Enjoying some Té Bheag scotch with some Mons Abbey Dubbel beer. Not a bad mix even if I prefere my beers a bit more bubbly. The beer has some strong flavors that almost over power the scotch.


----------



## Kramodlog (Sep 22, 2013)

I was trying to initiate my 13 year old nephew to scotch and gin by sneaking him some that he could taste. He didn't trust me and just refered to his parents. They said no, that champaign and wine was ok, but 40%+ alcohol was not. What a waste.


----------



## The_Silversword (Sep 22, 2013)

goldomark said:


> I was trying to initiate my 13 year old nephew to scotch and gin by sneaking him some that he could taste. He didn't trust me and just refered to his parents. They said no, that champaign and wine was ok, but 40%+ alcohol was not. What a waste.



Im not sure if I should scold you for offering booze to a minor, or beat your nephew for going to his parents, what the hell? When I was 13 I would drink my uncle under the table!


----------



## Kramodlog (Sep 22, 2013)

Well that sounds more illegal than what I did.


----------



## bone_naga (Sep 24, 2013)

What the hell is wrong with that kid? Who goes to their parents to ask if they can drink?

Anyway, I tried that Kraken rum. I'm not a rum drinker, but it was pretty good.


----------



## Dannyalcatraz (Sep 24, 2013)

Well, I did.  And they said yes...to a taste.


----------



## Kramodlog (Sep 24, 2013)

bone_naga said:


> What the hell is wrong with that kid? Who goes to their parents to ask if they can drink?

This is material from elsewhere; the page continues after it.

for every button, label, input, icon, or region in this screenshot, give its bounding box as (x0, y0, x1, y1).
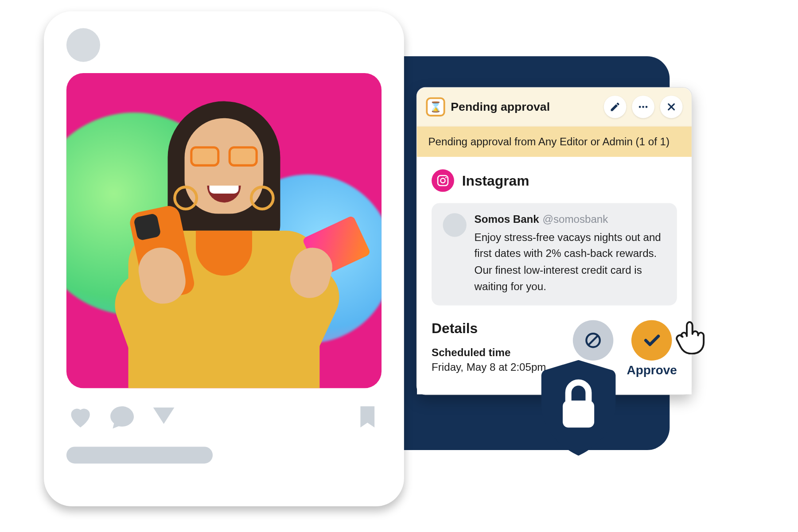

His parents raised him to feel confortable to talk and negociate with them. They let him taste wine, beer and champaign, but he himself said that 40% alcohol was a bit too much for his age.

What a shamed. At 6 I was already finishing bottle of beer that were stored in the garage.


----------



## Homicidal_Squirrel (Sep 24, 2013)

goldomark said:


> His parents raised him to feel confortable to talk and negociate with them. They let him taste wine, beer and champaign, but he himself said that 40% alcohol was a bit too much for his age.
> 
> What a shamed. At 6 I was already finishing bottle of beer that were stored in the garage.




Why did you not tell me this before, you jerk! I could have included it in my project! Do you know how much more awesome it would have been?


----------



## Kramodlog (Sep 24, 2013)

We only talked for an hour and you didn't invite me to supper. Those are more like date anecdotes.


----------



## Homicidal_Squirrel (Sep 24, 2013)

It would have made my presentation of your case much more entertaining. 

In other news, apparently my university has a brewing club. It's at a different campus than the one I go to, but I think I'm going to be making a few stops over there. 


http://news.fiu.edu/2013/09/brewing-beer-the-south-florida-way/67011


----------



## Zombie_Babies (Sep 25, 2013)

My current favorites are as follows:

Beer: Great Lakes Brewing Co's Nosferatu.  Not typically an ale fan, but this one has always been amazing.  It's that time of year - you know (well, unless you're a savage), the time to put away the light summer beers and move on to the heavier stuff.  Nosferatu is flavor packed, bitter and at around 9% it'll warm ya right up.  Add the fact that this year's hops have a slight grapefruit taste and, well, this is what I want to drink right now.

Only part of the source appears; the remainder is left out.